• Task goal: Pick out every line in the data below that holds "EUROPE".

Records from a data collection
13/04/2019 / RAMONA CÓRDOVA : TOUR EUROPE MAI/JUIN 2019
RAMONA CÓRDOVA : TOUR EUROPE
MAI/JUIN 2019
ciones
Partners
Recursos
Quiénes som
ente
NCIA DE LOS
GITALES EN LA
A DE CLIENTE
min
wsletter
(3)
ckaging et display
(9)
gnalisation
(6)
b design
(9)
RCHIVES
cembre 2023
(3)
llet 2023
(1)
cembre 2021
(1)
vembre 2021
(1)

* * *

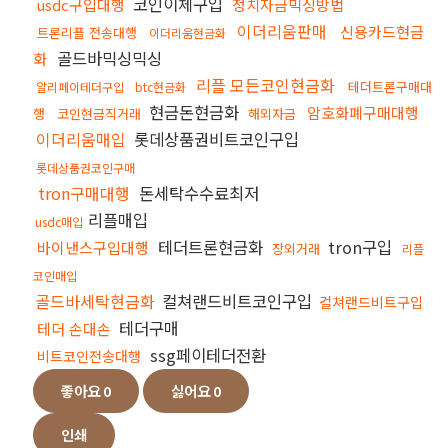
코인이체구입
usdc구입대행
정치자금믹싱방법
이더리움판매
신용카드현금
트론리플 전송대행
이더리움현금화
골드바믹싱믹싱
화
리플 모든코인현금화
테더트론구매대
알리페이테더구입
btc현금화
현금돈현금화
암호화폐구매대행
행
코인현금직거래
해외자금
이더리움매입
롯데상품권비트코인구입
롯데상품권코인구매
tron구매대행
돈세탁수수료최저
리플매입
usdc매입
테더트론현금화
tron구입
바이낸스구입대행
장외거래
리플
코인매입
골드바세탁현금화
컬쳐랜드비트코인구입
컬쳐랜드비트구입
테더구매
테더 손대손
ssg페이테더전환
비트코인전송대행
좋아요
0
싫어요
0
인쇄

• Answer area:
13/04/2019 / RAMONA CÓRDOVA : TOUR EUROPE MAI/JUIN 2019
RAMONA CÓRDOVA : TOUR EUROPE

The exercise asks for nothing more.